Je n’irai pas jusqu’à dire que Padilha tombe dans un discours manichéen, au contraire. Chez lui, tout est forcément complexe. Trop complexe. On aurait même envie de lui suggérer de faire plus simple. L’utilisation constante d’une voix-off encombre le récit au point d’en être absurde. Citons seulement ce passage du deuxième épisode où Pablo Escobar est arrêté – ce spoiler est absolument nécessaire, sorry. Alors qu’il passe par l’identification des criminels, l’omniprésente voix-off nous prédit l’avenir: « Pablo ne le sait pas encore, mais cette photo lui apportera beaucoup de souffrances ». Etait-il nécessaire de le dire ? José Padilha croit tellement en sa propre complexité qu’il nous explique ce qui apparaît comme une évidence.

Capture d'écran d'une scène de "Narcos" mise en ligne sur Netflix
Capture d’écran d’une scène de « Narcos » mise en ligne sur Netflix

A en juger par certains critiques brésiliens, le réalisateur du très acclamé « Troupe d’Elite » témoigne son admiration à Martin Scorsese en insérant intempestivement une voix-off dans ses films. Le geste est louable. Pour autant, il sert plus à le rassurer dans ses certitudes qu’à rendre hommage au réalisateur de Goodfellas. Padilha veut nous faire croire qu’il a raison, et pour ce faire il nous prive de tout jugement autre que le sien.

Une récente interview du réalisateur nous le confirme. A ses risques et périls, José « do Brasil » – comme l’a nommé un critique carioca – se livre à l’exercice de l’analyse politique n’hésitant pas à égratigner l’ancien président Lula da Silva qu’il traite « d’escroc de seconde zone ».

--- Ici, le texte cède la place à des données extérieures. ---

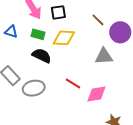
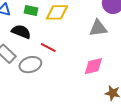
black semicircle: (42, 56) -> (21, 32), moved
red line: (73, 83) -> (48, 47), moved

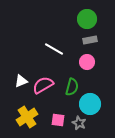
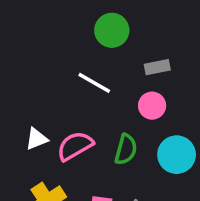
green circle: (87, 19) -> (112, 30), moved
cyan circle: (90, 104) -> (177, 155), moved

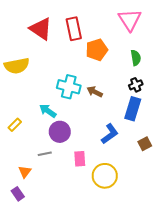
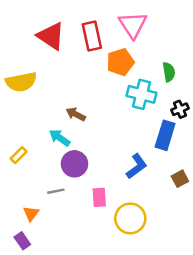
pink triangle: (130, 20) -> (133, 25), moved
black cross: (136, 85) -> (180, 109), moved
cyan cross: (69, 87) -> (141, 94), moved
brown arrow: (95, 92) -> (76, 114), moved

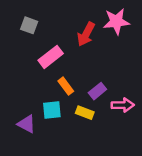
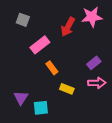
purple rectangle: (97, 91) -> (94, 63), moved
cyan square: (52, 110) -> (41, 108), moved
purple triangle: (27, 124) -> (21, 98), turned 35

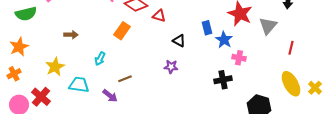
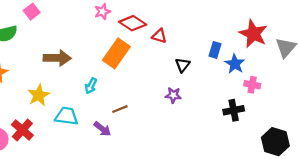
blue rectangle: (207, 28) -> (215, 50), turned 32
orange rectangle: (122, 31) -> (116, 53), size x1.4
brown arrow: (71, 35) -> (57, 58), size x1.6
black triangle: (179, 41) -> (183, 65), turned 40

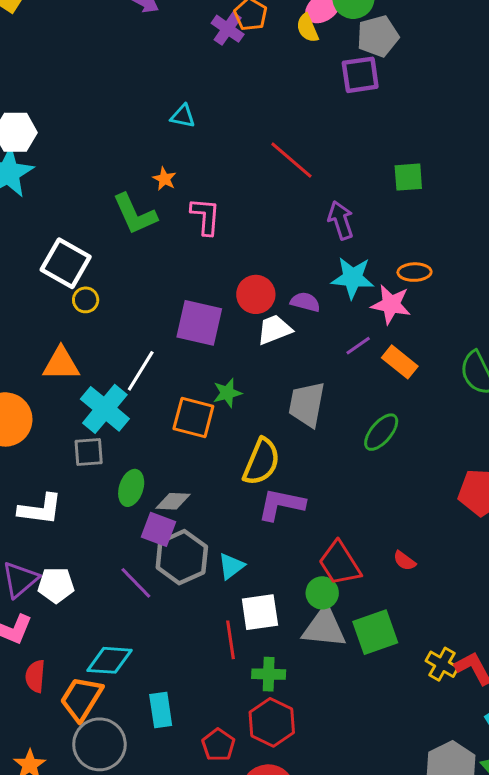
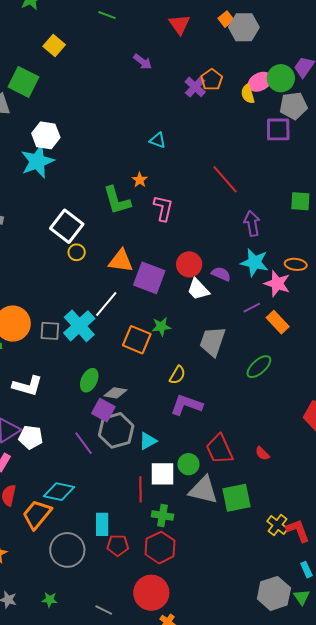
white trapezoid: (274, 330) -> (198, 289), turned -120
orange triangle: (61, 364) -> (121, 261), moved
gray square: (89, 452) -> (50, 331), moved
yellow semicircle: (261, 462) -> (177, 375), size x0.6
green circle: (322, 593) -> (188, 464), moved
cyan rectangle: (161, 710) -> (102, 524), moved
gray circle: (99, 744) -> (67, 550), moved
red pentagon: (218, 745) -> (118, 545), moved, turned 30

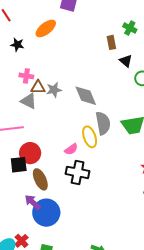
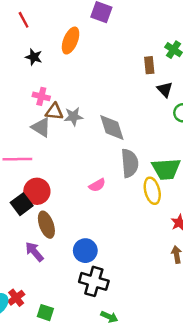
orange ellipse: (46, 28) -> (71, 41), turned -35
yellow ellipse: (90, 137) -> (152, 191), moved
pink semicircle: (71, 149) -> (97, 185), moved
black square: (19, 165) -> (22, 204), turned -36
black cross: (78, 172) -> (94, 281), moved
blue circle: (46, 213) -> (85, 251), moved, size x0.7

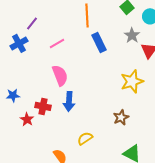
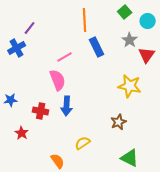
pink line: (57, 43) -> (65, 57), moved
yellow star: (132, 81) -> (130, 86), turned 30
red star: (27, 119) -> (22, 133), moved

Padilha fustige la corruption qui gangrène le Brésil (et il a raison); réprouve l’initiative des polices communautaires (UPP) qui « occupent » les favelas afin de les pacifier: « Avant d’occuper les favelas, c’est la police qu’il faudrait occuper« . Suivez mon regard.

Revenant sur l’un des faits marquants de l’année 2015, l’assassinat d’un médecin d’une cinquantaine d’années à Lagoa de Freitas, un quartier chic de Rio de Janeiro, alors qu’il faisait du vélo, Padilha s’engage finalement sur le terrain glissant de l’aveuglement de classe. « Jamais, dit-il, ce crime ne se produirait sur Central Parc. On bouclerait New York, il y aurait cinq cents policiers dans le secteur ». Rien que ça…

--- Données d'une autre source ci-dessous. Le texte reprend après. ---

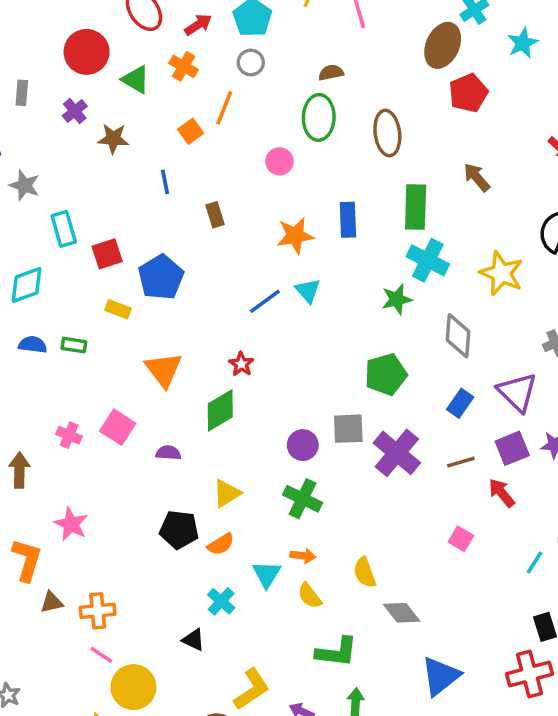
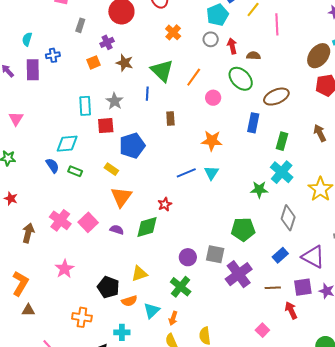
red arrow: (198, 25) -> (232, 46), moved, turned -84
green triangle: (136, 80) -> (162, 71), moved, size x1.4
orange line: (224, 108) -> (194, 77), moved
green ellipse: (319, 117) -> (241, 79), turned -60
orange square: (191, 131) -> (93, 62), moved
brown ellipse: (387, 133) -> (276, 97), turned 60
gray star: (24, 185) -> (115, 101), moved
green rectangle: (416, 207) -> (282, 141), size x0.7
blue rectangle: (348, 220) -> (253, 123), moved
cyan diamond: (26, 285) -> (67, 144), moved
yellow rectangle: (118, 309) -> (111, 169), moved
blue semicircle: (33, 345) -> (52, 166), turned 35
purple triangle: (517, 392) -> (313, 257), turned -30
pink cross: (69, 435) -> (60, 220), size x1.5
purple semicircle: (168, 453) -> (117, 230), moved
pink star: (71, 524) -> (65, 269), moved
orange arrow: (303, 556) -> (173, 318), turned 88
cyan triangle: (267, 574) -> (152, 311), moved
cyan cross: (221, 601) -> (122, 332), turned 35
orange cross: (98, 611) -> (82, 317), moved

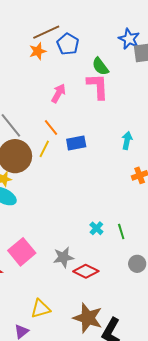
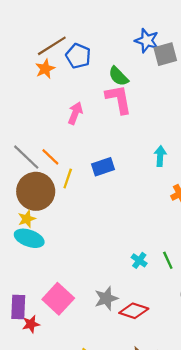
orange line: (51, 128) -> (50, 157), moved

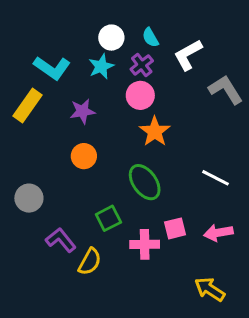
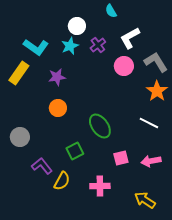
cyan semicircle: (150, 38) -> (111, 11), moved
pink circle: (140, 95) -> (124, 66), moved
orange star: (155, 132) -> (157, 91), moved
pink cross: (145, 244) -> (100, 186), moved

Bah oui, qu’attendent-ils pour boucler Rio ? Tiens, « Rio, La Cité Interdite », ça ferait un bon titre de film. Escape from Rio, voilà un joli titre pour un troisième opus de la série de John Carpenter.

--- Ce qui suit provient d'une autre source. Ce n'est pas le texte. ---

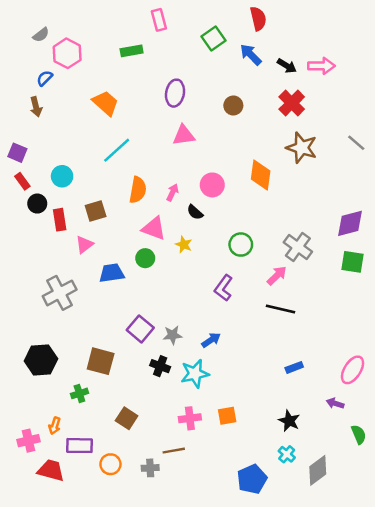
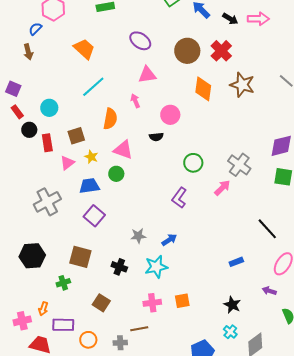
purple ellipse: (175, 93) -> (140, 41), turned -65
red cross: (292, 103) -> (221, 51), moved
brown circle: (233, 105) -> (187, 51), size x1.6
orange diamond: (261, 175) -> (203, 89), moved
pink arrow: (173, 192) -> (135, 101), moved, turned -48
black semicircle: (195, 212) -> (156, 137), turned -48
yellow star: (184, 245) -> (91, 157), moved
black line: (281, 309) -> (267, 229), moved, turned 35
purple square: (140, 329) -> (94, 216), moved
black cross: (160, 366) -> (119, 267), moved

Toujours est-il que le cinéaste nous révèle que la sauvagerie – sic – dans laquelle le Brésil est empêtré l’a poussé à réaliser cette « cure » new-yorkaise de quatre ans. C’est plus sûr aux Etats-Unis…

Soit. Mais Padilha a-t-il lu ce reportage du New York Times sur le danger que cela implique de naître noir au pays de l’oncle Sam ?

Si cette fameuse interview ne traite pas à proprement parler de « Narcos », n’empêche qu’elle nous aide à décrypter la série produite par Netflix grâce à quelques éléments biographiques sur Padilha.

Netflix, par ailleurs, qui fait le grand écart en passant d’Orange Is The New Black à Narcos. Ce qui en fait un gros récidiviste (Marco Polo).

Si l’on espérait que le Troisième Age d’Or de la télévision américaine se poursuivrait sur cette plateforme de vidéo à la demande, José Padilha vient d’enterrer nos espoirs.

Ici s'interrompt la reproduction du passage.